# `argyph-store` — persistence
## Purpose
The persistence layer. Owns SQLite (for files, symbols, edges, FTS5 text index, and chunk vectors). Provides the `Store` trait that the rest of the project consumes.
## Owns
- SQLite schema and migrations for the `files`, `symbols`, `chunks`, `edges`, `vectors` tables and the FTS5 virtual table over chunk text.
- The `Store` trait and its default implementation.
- Hybrid search query: BM25 from SQLite FTS5 fused with vector similarity via reciprocal rank fusion (RRF).
- Schema migration runner — runs at boot, before any read/write.
- Integrity check on startup; on detected corruption, drop and rebuild the index with a clear user warning.
- WAL mode configuration on SQLite.
- The on-disk layout under `.argyph/`:
```
.argyph/
meta.sqlite # SQLite (files, symbols, chunks-text, edges, FTS5, vectors)
meta.sqlite-wal
schema_version
```
## Must never own
- Embedding generation (lives in `argyph-embed`).
- Parsing or chunking (lives in `argyph-parse`).
- MCP or CLI surfaces.
- Any business logic about *when* to read or write.
## Public surface
```rust
#[async_trait]
pub trait Store: Send + Sync {
async fn upsert_files(&self, files: &[FileEntry]) -> Result<()>;
async fn upsert_symbols(&self, symbols: &[Symbol]) -> Result<()>;
async fn upsert_chunks(&self, chunks: &[Chunk]) -> Result<()>;
async fn upsert_vectors(&self, vectors: &[(ChunkId, Vec<f32>)]) -> Result<()>;
async fn upsert_edges(&self, edges: &[Edge]) -> Result<()>;
async fn delete_file(&self, path: &Utf8Path) -> Result<()>;
async fn list_files(&self) -> Result<Vec<FileEntry>>;
async fn file_meta(&self, path: &Utf8Path) -> Result<Option<FileEntry>>;
async fn find_symbol(&self, name: &str, scope: Option<&str>) -> Result<Vec<Symbol>>;
async fn find_references(&self, sel: SymbolSelector) -> Result<Vec<Reference>>;
async fn neighbors(&self, sel: SymbolSelector, kind: EdgeKind) -> Result<Vec<Edge>>;
async fn search_text(&self, q: &TextQuery) -> Result<Vec<TextHit>>;
async fn search_hybrid(
&self,
query: &str,
query_vec: &[f32],
k: usize,
filter: Filter,
) -> Result<Vec<SearchHit>>;
async fn missing_vectors(&self, model: &str) -> Result<Vec<ChunkId>>;
}
pub struct DefaultStore { /* private */ }
impl DefaultStore {
pub async fn open(root: &Path) -> Result<Self>;
pub async fn close(self) -> Result<()>;
}
```
## Internal structure
- `src/lib.rs` — `Store` trait, `DefaultStore` factory.

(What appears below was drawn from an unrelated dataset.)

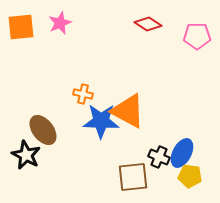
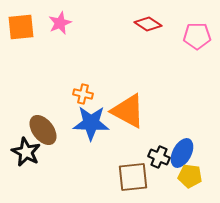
blue star: moved 10 px left, 2 px down
black star: moved 3 px up
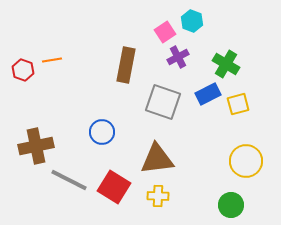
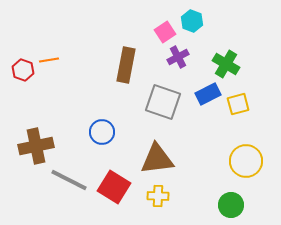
orange line: moved 3 px left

- `src/sqlite/mod.rs` — SQLite connection pool and `Store` trait implementation.
- `src/meta.rs` — SQLite connection pool, query helpers.

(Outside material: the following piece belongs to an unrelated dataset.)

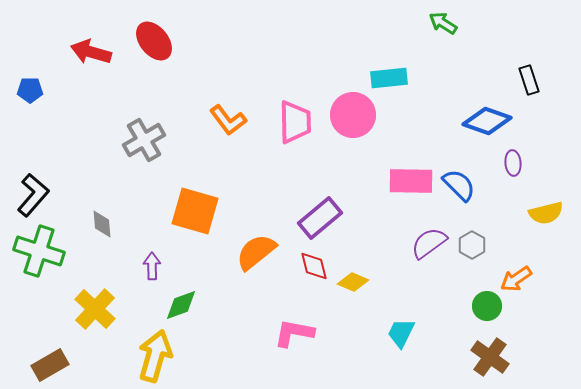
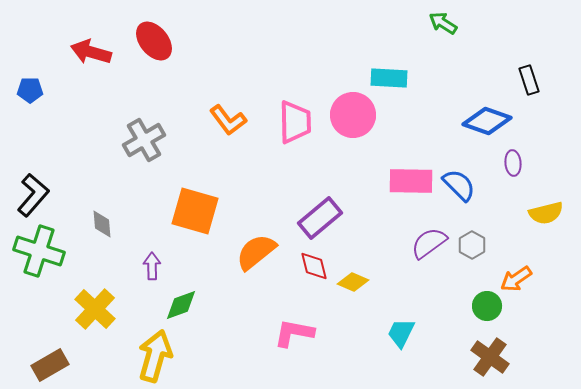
cyan rectangle: rotated 9 degrees clockwise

- `src/schema.rs` — **architecture-protected.** Schema definitions, never edited; new versions add migrations.
- `src/migrations/` — **architecture-protected.** Numbered SQL files: `001_initial.sql`, `002_add_symbols.sql`, etc.
- `src/hybrid.rs` — reciprocal rank fusion of BM25 and vector results.
- `src/error.rs` — typed errors.
## Failure modes
- **AI agents editing existing migrations.** Hard rule: never. Add a new migration file; never edit an old one. AI Agent Rule #2.
- **AI agents bypassing the `Store` trait.** Other crates must never `use rusqlite` directly. The trait is the seam.
- **AI agents writing schema changes without bumping `schema_version`.** Tested in CI: an integration test that fails if the migration set's resulting schema diverges from `schema.rs`.
- **Power-loss scenarios.** WAL mode + transactional writes mostly handle this. The integrity check on startup is the backstop.
- **AI agents disabling WAL mode for "simplicity."** Don't.
## Honest limitations
- SQLite is excellent up to ~10M rows for our query patterns. Past that, query plan tuning matters; we'll address it if/when we hit it.
- Vector search uses brute-force cosine similarity in Rust over SQLite BLOBs, keeping the build portable with zero native dependencies beyond SQLite.
- We do not currently support concurrent readers from a different process. The `argyph` binary is the single owner.
- The embedded model fingerprint is checked on startup; if the configured model doesn't match the index's embeddings, the user is told to reindex Tier 2.
## Stability
- `Store` trait is *the* most central inter-crate contract. Adding methods is fine; changing existing method signatures is a coordinated change across multiple crates.
- Schema migrations are append-only.
- The on-disk layout (`.argyph/` contents) is part of the user-visible contract; changes require a migration plan.